Quanto alle tempistiche, dover lavorare di corsa rende più complicato curare la qualità, ma cerchiamo sempre di dare il massimo anche nel poco tempo che ci viene concesso. Da questo punto di vista, avere al timone una direttrice come Francesca Guadagno è stata una grande tranquillità per tutti noi. I tempi stretti, inoltre, impongono di accorpare il più possibile i turni. Per questo motivo, abbiamo doppiato tutto in colonna separata: io avevo i miei due turni in cui doppiavo tutte le battute di Elfo nell'arco di tre episodi. Poi arrivava Rossa Caputo e doppiava tutte le battute di Bean.

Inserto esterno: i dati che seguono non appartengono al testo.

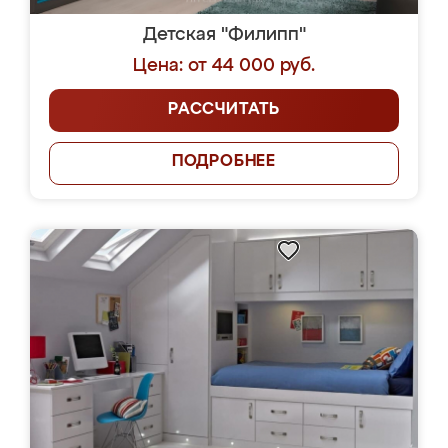
Детская "Филипп"
Цена: от 44 000 руб.
РАССЧИТАТЬ
ПОДРОБНЕЕ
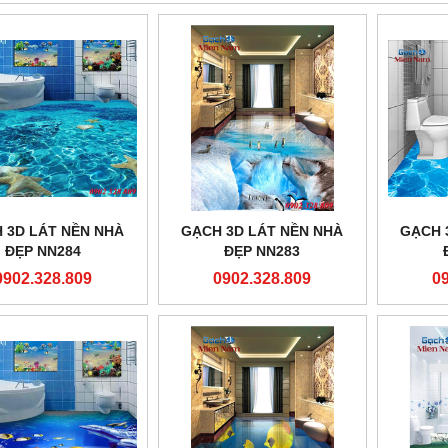
 3D LÁT NỀN NHÀ
GẠCH 3D LÁT NỀN NHÀ
GẠCH 
ĐẸP NN284
ĐẸP NN283
0902.328.809
0902.328.809
0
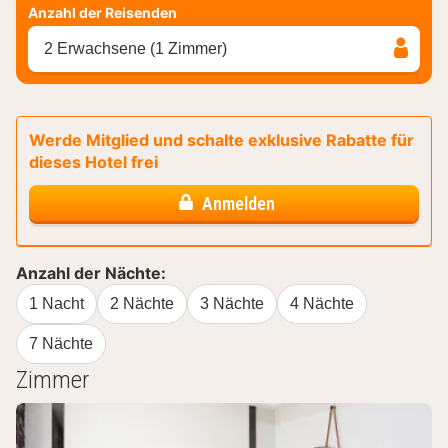
Anzahl der Reisenden
2 Erwachsene (1 Zimmer)
Werde Mitglied und schalte exklusive Rabatte für
dieses Hotel frei
Anmelden
Anzahl der Nächte:
1 Nacht
2 Nächte
3 Nächte
4 Nächte
7 Nächte
Zimmer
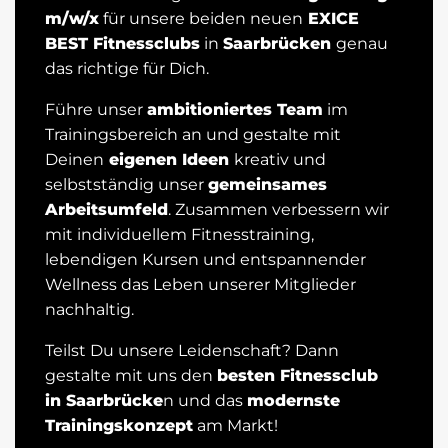
m/w/x
für unsere beiden neuen
EXICE
BEST Fitnessclubs
in
Saarbrücken
genau
das richtige für Dich.
Führe unser
ambitioniertes Team
im
Trainingsbereich an und gestalte mit
Deinen
eigenen Ideen
kreativ und
selbstständig unser
gemeinsames
Arbeitsumfeld
. Zusammen verbessern wir
mit individuellem Fitnesstraining,
lebendigen Kursen und entspannender
Wellness das Leben unserer Mitglieder
nachhaltig.
Teilst Du unsere Leidenschaft? Dann
gestalte mit uns den
besten Fitnessclub
in Saarbrücke
n und das
modernste
Trainingskonzept
am Markt!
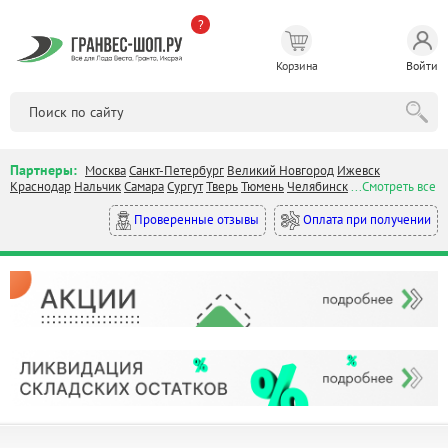
?
Корзина
Войти
Партнеры:
Москва
Санкт-Петербург
Великий Новгород
Ижевск
Краснодар
Нальчик
Самара
Сургут
Тверь
Тюмень
Челябинск
...Смотреть все
Оплата при получении
Проверенные отзывы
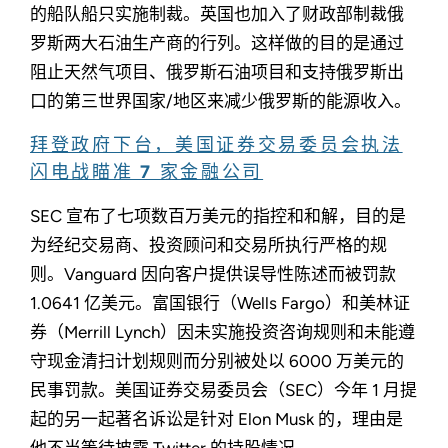
的船队船只实施制裁。英国也加入了财政部制裁俄
罗斯两大石油生产商的行列。这样做的目的是通过
阻止天然气项目、俄罗斯石油项目和支持俄罗斯出
口的第三世界国家/地区来减少俄罗斯的能源收入。
拜登政府下台，美国证券交易委员会执法
闪电战瞄准 7 家金融公司
SEC 宣布了七项数百万美元的指控和和解，目的是
为经纪交易商、投资顾问和交易所执行严格的规
则。Vanguard 因向客户提供误导性陈述而被罚款
1.0641 亿美元。富国银行（Wells Fargo）和美林证
券（Merrill Lynch）因未实施投资咨询规则和未能遵
守现金清扫计划规则而分别被处以 6000 万美元的
民事罚款。美国证券交易委员会（SEC）今年 1 月提
起的另一起著名诉讼是针对 Elon Musk 的，理由是
他不当等待披露 Twitter 的持股情况。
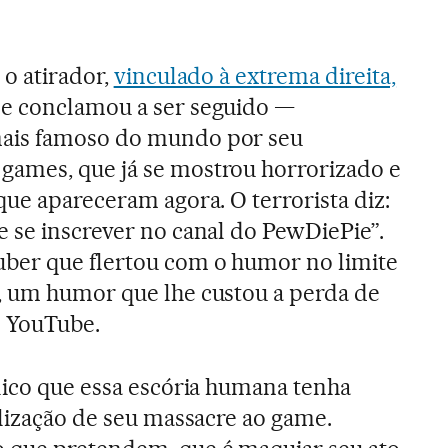
 o atirador,
vinculado à extrema direita,
e conclamou a ser seguido —
mais famoso do mundo por seu
ames, que já se mostrou horrorizado e
que apareceram agora. O terrorista diz:
 se inscrever no canal do PewDiePie”.
ber que flertou com o humor no limite
, um humor que lhe custou a perda de
o YouTube.
lico que essa escória humana tenha
alização de seu massacre ao game.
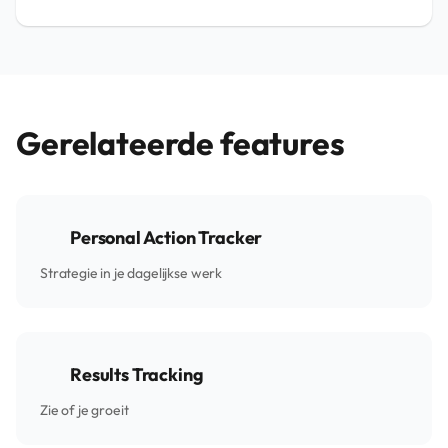
Gerelateerde features
Personal Action Tracker
Strategie in je dagelijkse werk
Results Tracking
Zie of je groeit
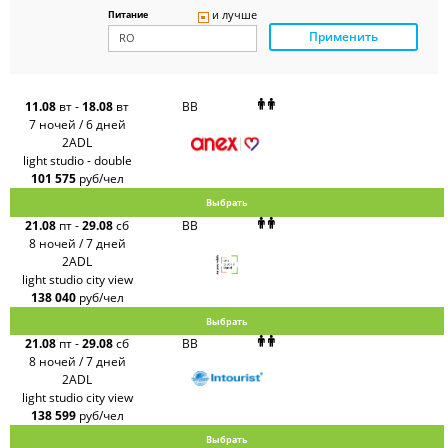
Panteon
и лучше
Питание
Ambotis
Применить
Paks
Amigo-S
Pac
Group
Alean
11.08
вт
-
18.08
вт
BB
Sunmar
7 ночей / 6 дней
PlanTravel
2ADL
FUN&SUN
light studio - double
ex TUI
101 575
руб/чел
Крымская
Волна
Выбрать
LOTI
21.08
пт
-
29.08
сб
BB
Russian
Express
8 ночей / 7 дней
Интурист
2ADL
Travelata
light studio city view
138 040
руб/чел
Выбрать
21.08
пт
-
29.08
сб
BB
8 ночей / 7 дней
2ADL
light studio city view
138 599
руб/чел
Выбрать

Poi Alessandro Quarta che doppiava tutte le battute di Lucy, e così via.
ON: Spesso accade che un doppiatore si trovi a parlare con se stesso durante una sessione di doppiaggio, interpretare più voci porta a questo in fondo. Ti è mai successo? E cosa ti piacerebbe poter dire a Elfo se potessi farci due chiacchiere?  
ES: Questo si ricollega alla mia risposta precedente. Ahimè, il più delle volte siamo soli al leggio e parliamo e rispondiamo immaginando le battute del nostro interlocutore (o ascoltandole in cuffia, se sono già state incise). L'essere tanto appassionato di Fantasy, in effetti, mi ha portato a cascare con tutte le scarpe nella storia di "Disincanto", e tra un anello e l'altro (gli anelli sono i frammenti di scena che si doppiano di volta in volta), mi è capitato di uscirmene con qualche esclamazione proprio come se stessi parlando al mio personaggio. Facendo una media, credo che la cosa che ho detto più spesso a Elfo sia stata "Ma nooooo!"… Se ce l'avessi di fronte e dovessi dirgli qualcosa (senza spoiler), gli direi "Cerca di prendere un po' esempio da Lucy".
Questa è una piccola parte di Edoardo, ma una grande parte di Elfo, salutiamo Edo e gli diamo appuntamento alla seconda stagione di Disincanto, su Netflix!